Hijazi and team looked at the resistance of a specific type of bacteria named Staphylococcus epidermidis to a range of disinfectants.
Staphylococcus epidermidis is found on the skin of healthy people and is normally harmless, producing no symptoms or complications. But, when disinfectant is used liberally, the bacteria can become resistant to antibiotics and pose a threat to patients staying in the hospital.
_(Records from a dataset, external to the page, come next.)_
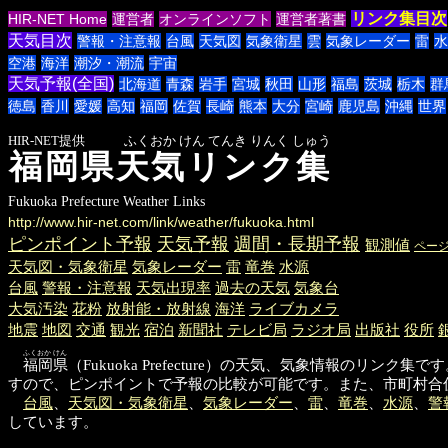
リンク集目次
HIR-NET Home
運営者
オンラインソフト
運営者著書
天気目次
警報・注意報
台風
天気図
気象衛星
雲
気象レーダー
雷
水
空港
海洋
潮汐・潮流
宇宙
天気予報(全国)
北海道
青森
岩手
宮城
秋田
山形
福島
茨城
栃木
群
徳島
香川
愛媛
高知
福岡
佐賀
長崎
熊本
大分
宮崎
鹿児島
沖縄
世界
HIR-NET提供 ふくおか けん てんき りんく しゅう
福岡県天気リンク集
Fukuoka Prefecture Weather Links
http://www.hir-net.com/link/weather/fukuoka.html
ピンポイント予報
天気予報
週間・長期予報
観測値
ペー
天気図・気象衛星
気象レーダー
雷
竜巻
水源
台風
警報・注意報
天気出現率
過去の天気
気象台
大気汚染
花粉
放射能・放射線
海洋
ライブカメラ
地震
地図
交通
観光
宿泊
新聞社
テレビ局
ラジオ局
出版社
役所
ふくおか けん
福岡県
（Fukuoka Prefecture）の天気、気象情報
すので、ピンポイントで予報の比較が可能です。また、市町村合
台風
、
天気図・気象衛星
、
気象レーダー
、
雷
、
竜巻
、
水源
、
警
しています。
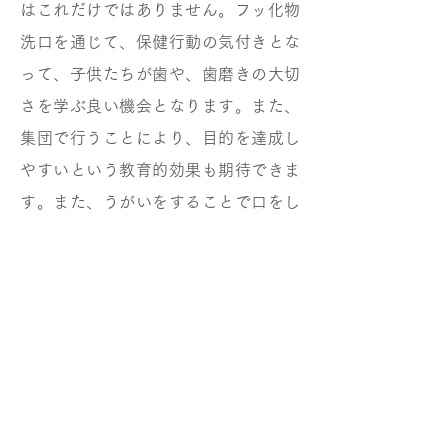
はこれだけではありません。フッ化物
洗口を通じて、保健行動の気付きとな
って、子供たちが歯や、歯磨きの大切
さを学ぶ良い機会となります。また、
集団で行うことにより、目的を達成し
やすいという教育的効果も期待できま
す。また、うがいをすることで口をし
っかり閉じる習慣ができ、口腔機能の
発達を促し、ひいては口呼吸・食べこ
ぼし・よだれ・いびき・歯並び・口
臭・虫歯・歯肉炎・風邪・・・などの
予防にもつながります。これら二次的
な効果の他に、経費がかからず虫歯を
予防できるので歯科治療費も安くすむ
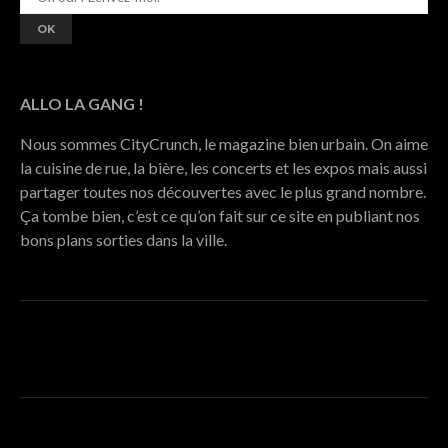
ALLO LA GANG !
Nous sommes CityCrunch, le magazine bien urbain. On aime
la cuisine de rue, la bière, les concerts et les expos mais aussi
partager toutes nos découvertes avec le plus grand nombre.
Ça tombe bien, c’est ce qu’on fait sur ce site en publiant nos
bons plans sorties dans la ville.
It is also able to potentially spread its ‘resistance’ genes to Staphylococcus aureus, which can then become MRSA.
Patients staying in a hospital are at an increased risk of MRSA infections, as they come into contact with a wide number of people, which allows the bacteria to spread easily.
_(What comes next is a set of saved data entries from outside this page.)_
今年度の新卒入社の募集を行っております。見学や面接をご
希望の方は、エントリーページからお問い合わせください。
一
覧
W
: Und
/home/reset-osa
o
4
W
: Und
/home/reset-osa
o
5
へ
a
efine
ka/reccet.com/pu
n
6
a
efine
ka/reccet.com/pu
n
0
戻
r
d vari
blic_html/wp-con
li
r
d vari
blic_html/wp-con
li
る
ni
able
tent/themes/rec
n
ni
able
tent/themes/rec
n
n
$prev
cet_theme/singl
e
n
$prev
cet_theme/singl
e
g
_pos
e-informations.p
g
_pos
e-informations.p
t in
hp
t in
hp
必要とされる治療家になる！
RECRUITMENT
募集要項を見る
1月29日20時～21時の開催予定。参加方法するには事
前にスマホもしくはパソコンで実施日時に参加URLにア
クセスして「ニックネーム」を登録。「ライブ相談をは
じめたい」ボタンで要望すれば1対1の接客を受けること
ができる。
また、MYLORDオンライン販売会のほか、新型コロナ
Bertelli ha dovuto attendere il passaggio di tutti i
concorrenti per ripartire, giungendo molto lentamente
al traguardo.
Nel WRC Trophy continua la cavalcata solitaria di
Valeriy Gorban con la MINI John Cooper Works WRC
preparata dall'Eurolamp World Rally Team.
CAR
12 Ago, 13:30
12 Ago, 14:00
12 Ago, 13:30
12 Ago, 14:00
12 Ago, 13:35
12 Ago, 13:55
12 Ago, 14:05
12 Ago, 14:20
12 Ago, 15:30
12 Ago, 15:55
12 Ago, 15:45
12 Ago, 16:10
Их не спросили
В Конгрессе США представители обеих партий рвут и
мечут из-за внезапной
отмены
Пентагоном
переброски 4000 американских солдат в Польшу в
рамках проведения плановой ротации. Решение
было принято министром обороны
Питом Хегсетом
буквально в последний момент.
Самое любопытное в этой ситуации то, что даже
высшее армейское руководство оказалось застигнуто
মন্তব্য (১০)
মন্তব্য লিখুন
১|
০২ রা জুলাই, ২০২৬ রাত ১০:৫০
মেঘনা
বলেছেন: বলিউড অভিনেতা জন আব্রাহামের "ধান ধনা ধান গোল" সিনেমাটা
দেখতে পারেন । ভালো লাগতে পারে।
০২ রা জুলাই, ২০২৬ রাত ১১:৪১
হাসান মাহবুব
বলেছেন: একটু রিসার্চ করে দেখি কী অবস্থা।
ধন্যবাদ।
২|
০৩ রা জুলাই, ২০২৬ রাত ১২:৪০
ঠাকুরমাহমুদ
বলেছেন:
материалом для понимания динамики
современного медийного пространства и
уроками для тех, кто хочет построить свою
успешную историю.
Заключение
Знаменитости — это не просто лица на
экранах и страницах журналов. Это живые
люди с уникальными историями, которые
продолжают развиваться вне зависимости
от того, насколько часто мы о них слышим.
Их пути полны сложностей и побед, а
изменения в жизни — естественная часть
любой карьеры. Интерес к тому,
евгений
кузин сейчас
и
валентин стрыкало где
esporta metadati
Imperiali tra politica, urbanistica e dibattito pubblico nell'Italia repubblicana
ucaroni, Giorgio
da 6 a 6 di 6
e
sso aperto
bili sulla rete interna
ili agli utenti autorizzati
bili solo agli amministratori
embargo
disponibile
Some patients are also less able to fight off infections and are more susceptible to bacteria entering the skin or body through wounds, medical tubes, intravenous drips, or urinary catheters.
Symptoms of MRSA include redness, swelling, or pain in the skin, progressing to high temperature, dizziness, and confusion if the bacteria gets deeper into the body.
The disinfectants in question are often used to bathe patients in intensive care units, as well as to keep medical equipment clean. They can also be found in mouthwashes, albeit in lower amounts.
The study looked at disinfectant resistance in a Scottish intensive care unit. But, when analyzing bugs from around the world, the “same alarming trend” was discovered.
Dr. Hijazi explained the scale of the problem:
[MRSA] causes around 10 to 15 infections a month in individual intensive care units. The patients will come down with blood infections which are multi-drug resistant. But of course, patients in intensive care units are clearly more susceptible to infections.”
Dr. Karolin Hijazi, Lead Author
Professor Gould said, “Our research shows that in environments with a high concentration of disinfectant, this previously harmless bacteria can develop resistance to treatments commonly used to treat infection.
“This is potentially a very significant public health issue and highlights the importance of investigating how these bugs can become resistant to disinfectants.”
Dr. Hijazi added, “Basically, we are saying that intensive use of the particular disinfectants used in hospitals can contribute to the prevalence of bugs that are resistant to most antibiotics commonly used to treat infections.”
Some hospitals, which include Aberdeen Royal Infirmary, opt for decontaminating all patients, while others, such as units in Edinburgh and Tayside, only decontaminate patients who are most at risk.
Dr. Hijazi deemed only decontaminating at risk patients the “more rational approach”, stating there is “certainly a higher risk” of increased infections if all patients are decontaminated.
The research does not suggest that these disinfectants should be banned in hospitals as they are necessary to stop other infections from breaking out. However, she adds that “perhaps there is merit” to moving on to using other disinfectants that are equally as safe and effective.
Further research could be carried out to determine the efficacy of other disinfectant products. Health Protection Scotland has welcomed the research and agrees with the study’s recommendation for additional analysis.
Dr. Hijazi also suggests changes to the regulation of disinfectant use. She said:
Our results suggest that we need to change the way we think about using disinfectants, particularly in the hospital setting. We are all aware of the problems associated with the overuse and misuse of antibiotics, and similarly, there is evidence that the use of disinfectant in hospitals should be regulated more strictly.”